The director, who on Wednesday (September 27) was promoting the release of his new movie Killers Of The Flower Moon at its New York City premiere, said in an interview that the term is unhelpful because it “pigeonholes” people’s work.
“The thing about it is, it would be great to see not only blockbusters on a big screen, franchises on a big screen, but also what they consider now ‘indie films’. I don’t like that title,” Scorsese told IndieWire.
“I think that categorises, pigeonholes. I think they’re films for everyone, and I would love to see a support from theatres, particularly, which would make it possible for people to want to come to a theatre to see a film that isn’t necessarily a blockbuster that needs a giant screen.”
He continued: “I’m glad that it’s on a giant screen, but otherwise the theatres will only become for films that are action films. That’s all I’m concerned about.”
The screenwriter and director, who has helmed award-winning films including Taxi Driver (1976), Goodfellas and The Irishman (2019), has been vocal about his worries for the future of cinema and corporate strangulation of creativity.
The legendary filmmaker conceded in an interview with Empire that the comic book movies, which include the Avengers and the Spider-Man series, are “well made”. But he added that he isn’t a fan: “I don’t see them. I tried, you know? But that’s not cinema.”
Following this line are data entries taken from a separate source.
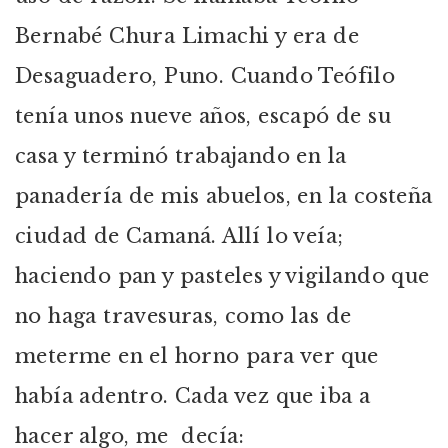
Bernabé Chura Limachi y era de
Desaguadero, Puno. Cuando Teófilo
tenía unos nueve años, escapó de su
casa y terminó trabajando en la
panadería de mis abuelos, en la costeña
ciudad de Camaná. Allí lo veía;
haciendo pan y pasteles y vigilando que
no haga travesuras, como las de
meterme en el horno para ver que
había adentro. Cada vez que iba a
hacer algo, me decía:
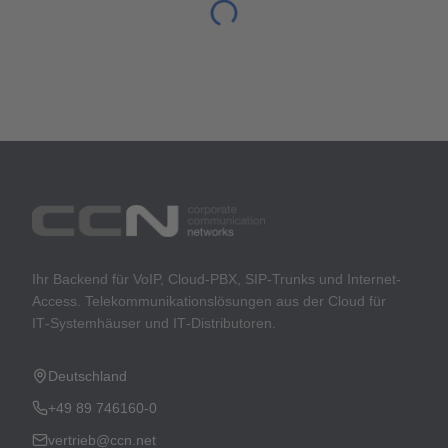
Ihr Backend für VoIP, Cloud-PBX, SIP-Trunks und Internet-
Access. Telekommunikationslösungen aus der Cloud für
IT‑Systemhäuser und IT‑Distributoren.
Deutschland
+49 89 746160-0
vertrieb@ccn.net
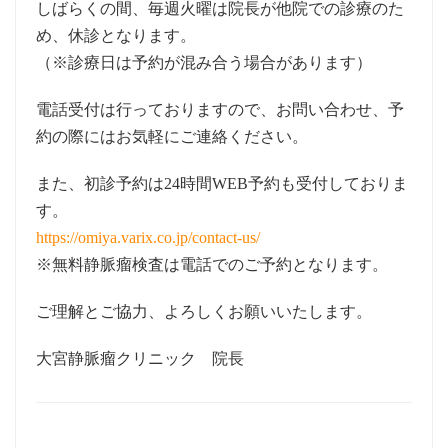
しばらくの間、毎週火曜は院長が他院での診療のた
め、休診となります。
（※診療日は予約が混み合う場合があります）
電話受付は行っておりますので、お問い合わせ、予
約の際にはお気軽にご連絡ください。
また、初診予約は24時間WEB予約も受付しておりま
す。
https://omiya.varix.co.jp/contact-us/
※無料静脈瘤検査は電話でのご予約となります。
ご理解とご協力、よろしくお願いいたします。
大宮静脈瘤クリニック 院長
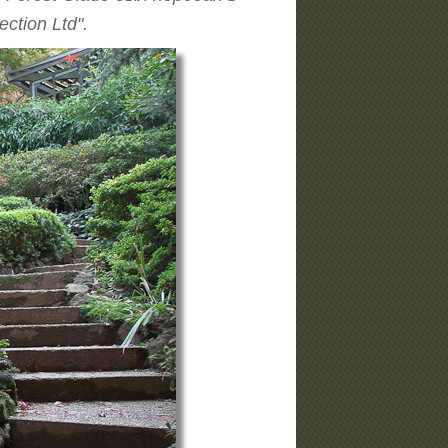
tion Ltd".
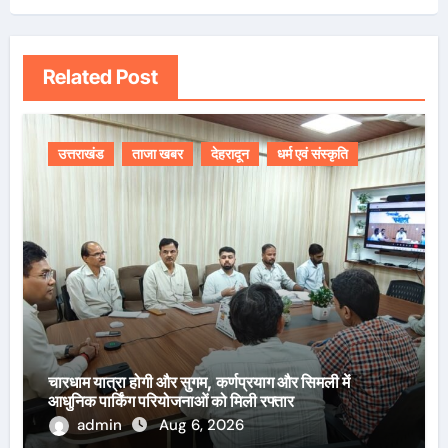
Related Post
उत्तराखंड
ताजा खबर
देहरादून
धर्म एवं संस्कृति
चारधाम यात्रा होगी और सुगम, कर्णप्रयाग और सिमली में
आधुनिक पार्किंग परियोजनाओं को मिली रफ्तार
admin
Aug 6, 2026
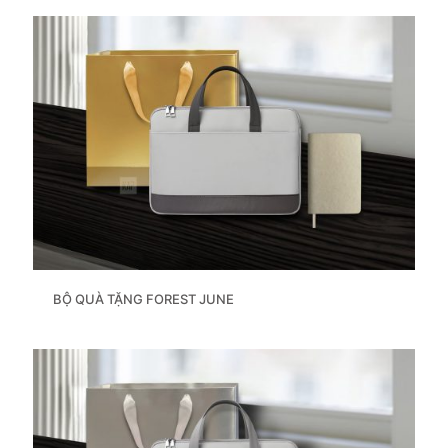
BỘ QUÀ TẶNG FOREST JUNE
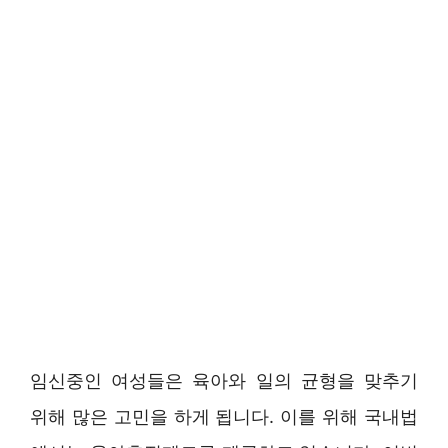
임신중인 여성들은 육아와 일의 균형을 맞추기
위해 많은 고민을 하게 됩니다. 이를 위해 국내법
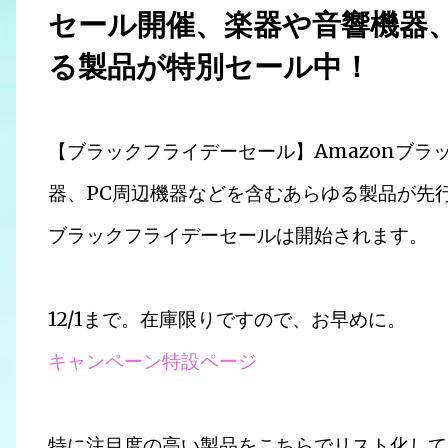
セール開催、楽器や音響機器
る製品が特別セール中！
【ブラックフライデーセール】Amazonブラ
器、PC周辺機器などを含むあらゆる製品が先行セー
ブラックフライデーセールは開始されます。
12/1まで。在庫限りですので、お早めに。
キャンペーン特設ページ
特に注目度の高い製品をこちらでリスト化して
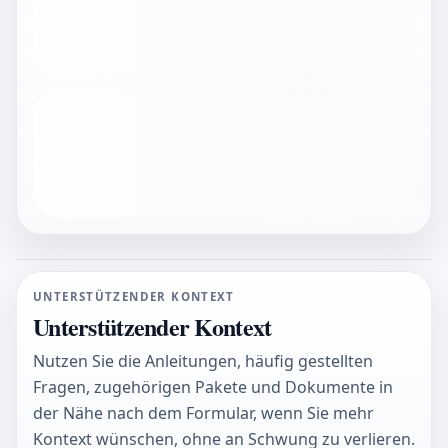
UNTERSTÜTZENDER KONTEXT
Unterstützender Kontext
Nutzen Sie die Anleitungen, häufig gestellten
Fragen, zugehörigen Pakete und Dokumente in
der Nähe nach dem Formular, wenn Sie mehr
Kontext wünschen, ohne an Schwung zu verlieren.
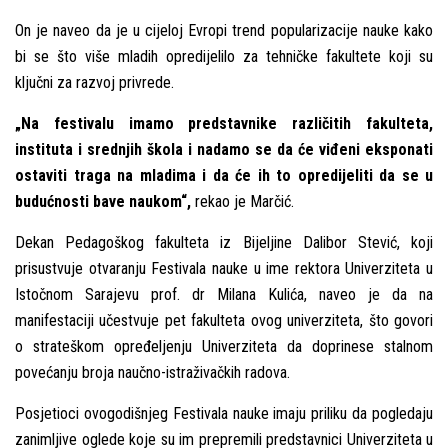
On je naveo da je u cijeloj Evropi trend popularizacije nauke kako
bi se što više mladih opredijelilo za tehničke fakultete koji su
klјučni za razvoj privrede.
„Na festivalu imamo predstavnike različitih fakulteta,
instituta i srednjih škola i nadamo se da će viđeni eksponati
ostaviti traga na mladima i da će ih to opredijeliti da se u
budućnosti bave naukom“,
rekao je Marčić.
Dekan Pedagoškog fakulteta iz Bijelјine Dalibor Stević, koji
prisustvuje otvaranju Festivala nauke u ime rektora Univerziteta u
Istočnom Sarajevu prof. dr Milana Kulića, naveo je da na
manifestaciji učestvuje pet fakulteta ovog univerziteta, što govori
o strateškom opređelјenju Univerziteta da doprinese stalnom
povećanju broja naučno-istraživačkih radova.
Posjetioci ovogodišnjeg Festivala nauke imaju priliku da pogledaju
zanimlјive oglede koje su im prepremili predstavnici Univerziteta u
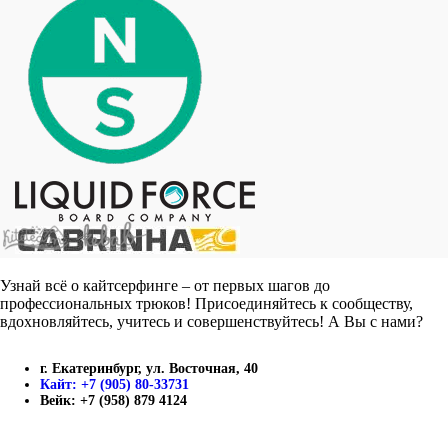
Узнай всё о кайтсерфинге – от первых шагов до
профессиональных трюков! Присоединяйтесь к сообществу,
вдохновляйтесь, учитесь и совершенствуйтесь! А Вы с нами?
г. Екатеринбург, ул. Восточная, 40
Кайт: +7 (905) 80-33731
Вейк: +7 (958) 879 4124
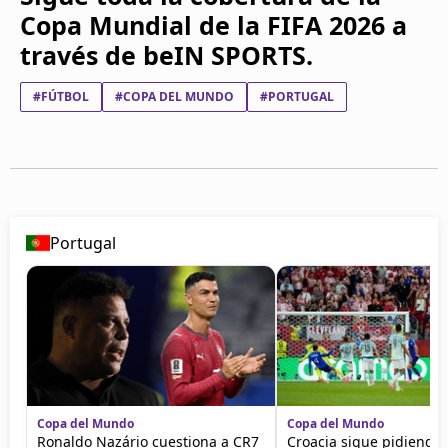
Copa Mundial de la FIFA 2026 a
través de beIN SPORTS.
#FÚTBOL
#COPA DEL MUNDO
#PORTUGAL
Portugal
Copa del Mundo
Copa del Mundo
Ronaldo Nazário cuestiona a CR7
Croacia sigue pidiendo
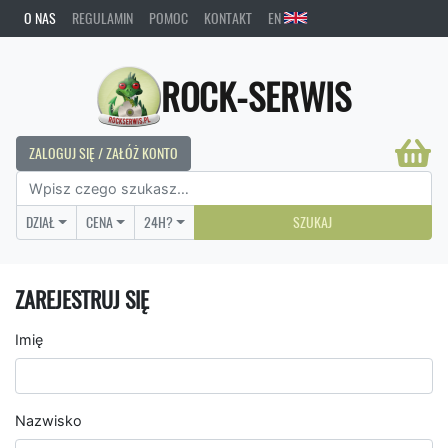
O NAS
REGULAMIN
POMOC
KONTAKT
EN
ROCK-SERWIS
ZALOGUJ SIĘ / ZAŁÓŻ KONTO
DZIAŁ
CENA
24H?
SZUKAJ
ZAREJESTRUJ SIĘ
Imię
Nazwisko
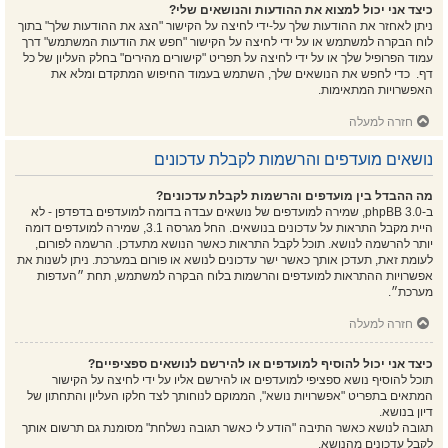
כיצד אני יכול למצוא את ההודעות והנושאים שלי?
ניתן לאחזר את ההודעות שלך על-ידי לחיצה על הקישור "הצג את ההודעות שלך" בתוך
לוח הבקרה למשתמש או על ידי לחיצה על הקישור "חפש את הודעות המשתמש" דרך
עמוד הפרופיל שלך או על ידי לחיצה על תפריט "קישורים מהירים" בחלק העליון של כל
דף. כדי לחפש את הנושאים שלך, השתמש בעמוד החיפוש המתקדם ומלא את
האפשרויות המתאימות.
חזרה למעלה
נושאים מועדפים והרשמות לקבלת עדכונים
מה ההבדל בין מועדפים והרשמות לקבלת עדכונים?
ב-phpBB 3.0, שמירה למועדפים של נושאים עבדה בדומה למועדפים בדפדפן - לא
היית מקבל התראות על עדכונים בנושאים. החל מגרסה 3.1, שמירה למועדפים דומה
יותר להרשמה לנושא. תוכל לקבל התראות כאשר הנושא מתעדכן. הרשמה לפורום,
לעומת זאת, תעדכן אותך כאשר ישר עדכונים לנושא או פורום במערכת. ניתן לשנות את
אפשרויות ההתראות למועדפים והרשמות בלוח הבקרה למשתמש, תחת ״העדפות
מערכת״.
חזרה למעלה
כיצד אני יכול להוסיף למועדפים או להירשם לנושאים ספציפיים?
תוכל להוסיף נושא ספציפי למועדפים או להירשם אליו על ידי לחיצה על הקישור
המתאים בתפריט "אפשרויות נושא", הממוקם לנוחותך לצד חלקו העליון והתחתון של
דיון בנושא.
תגובה לנושא כאשר התיבה "הודע לי כאשר תגובה נשלחת" מסומנת גם תרשום אותך
לקבל עדכונים מהנושא.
More recently, Scorsese discussed the impact of comic book films and franchises on cinema culture, encouraging filmmakers and audiences to “fight back” against it.
“The danger there is what it’s doing to our culture,” Scorsese told GQ about the glut of comic book movies in cinemas. “Because there are going to be generations now that think movies are only those – that’s what movies are.”
When the interviewer proposed many people already think that way, Scorsese agreed, adding: “They already think that. Which means that we have to then fight back stronger. And it’s got to come from the grassroots level.”